TVとWEBのロミジュリ現象

Share Button

「家政婦のミタ」の視聴率が40%越えをしたことで、「これはビューティフルライフ以来じゃないか?」と言う人がいた。調べてみると、確かに「ビューティフルライフ」の最高視聴率は最終回の41.3%で民放テレビドラマ視聴率の歴代2位。1位は「積木くずし」の最終回で45.3%だ。それで、「TVもまだまだ終わってないぞ」という話になるのだが、ちょっと待ってくれ。「終わってない」だって?それどころか、僕にはTVは昔と比べてますます勢いがあるように感じられる。「家政婦のミタ」の実質的な視聴率は40%どころか、50%、いや60%かも知れない。

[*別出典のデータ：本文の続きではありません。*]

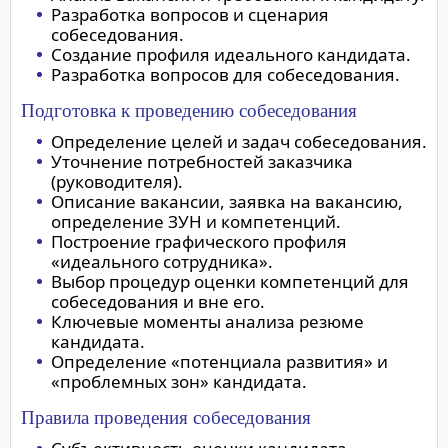
Разработка вопросов и сценария
собеседования.
Создание профиля идеального кандидата.
Разработка вопросов для собеседования.
Подготовка к проведению собеседования
Определение целей и задач собеседования.
Уточнение потребностей заказчика
(руководителя).
Описание вакансии, заявка на вакансию,
определение ЗУН и компетенций.
Построение графического профиля
«идеального сотрудника».
Выбор процедур оценки компетенций для
собеседования и вне его.
Ключевые моменты анализа резюме
кандидата.
Определение «потенциала развития» и
«проблемных зон» кандидата.
Правила проведения собеседования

若い人で、部屋の中にTVを置くスペースがない、TVを買う金がない、という人がいる。そういう人に「TVは観ないのか」と聞くと、「観てる」と答えたりする。パソコンで観るのだと。TVと言うとほとんどの人は今だに「TV受像器」と一体化してイメージしていると思う。逆にTV受像器以外の何かで観るTV視聴は正当な方法じゃない、海賊版でゲームしたりCD-Rにコピーした音楽を聴くような、マイナーで邪道なものとして。そんなこたあない!むしろ、TV受像器以外の機器で視聴する傾向はTV局にとっても僕らのような関係者にとってもグッドニュースなのだ。TV番組は、別にTV受像器で観てくれなくったっていい。どんな視聴の仕方をしようと、CMさえ観てくれりゃあビジネスになるのだ。そこが他のコンテンツとは全く違うところだ。今は、ケータイでもパソコンでもタブレットでも、あらゆるもので、いつでもどんな場所でもTV番組を観ることができる。TV受像器じゃないと観られなかった昔と比べて、TV番組は遙かに生活時間の全般に浸透していると言えるだろう。そして、それらは視聴率にはカウントされていないのだ!
録画視聴も広がっている。僕自身に関して言うと昔と比べて格段にTVを観るようになった。そのきっかけはSONYの「クリップオン」だ。「クリップオン」は世界初のハードディスクTVレコーダーで、録画したものを外に持ち出す術がないのと高価だったために普及しなかったが、ビデオテープと違いワンクリック感覚で気軽に録画できたので、僕は気になる番組をばんばん録画することで、TVを圧倒的に観るようになった。「クリップオン」以来、TVは「メール」化し始めた。「電話」は、発信者と受信者が同じ時間を共有しないと成り立たない。そういう意味で、TVとは「電話」的なものだった。番組の放送時間には、視聴者は必ずTVの前にいなければいけなかった。「メール」は、受信者が発信者の時間に縛られないという意味でコミュニケーションの革新だったが、ハードディスクレコーダーがTVを「メール」化したわけだ。僕らのように就労時間が不規則な人種にとってメールは非常に便利なツールだが、TVについても同じことが言える。僕はTVをほぼ録画でしか観ない。そして、録画視聴も視聴率にはカウントされない。ちなみにこれからはもはや録画もなく、ネットがTV番組のアーカイブ的役割を果たすようになると思う。見逃した番組をYouTubeで観る人はたくさんいる。著作権についての法整備が整っていないのでこのあたりは現状グレーゾーンとなっているが、クリアになってくればオンデマンドのメニューもより拡充するだろう。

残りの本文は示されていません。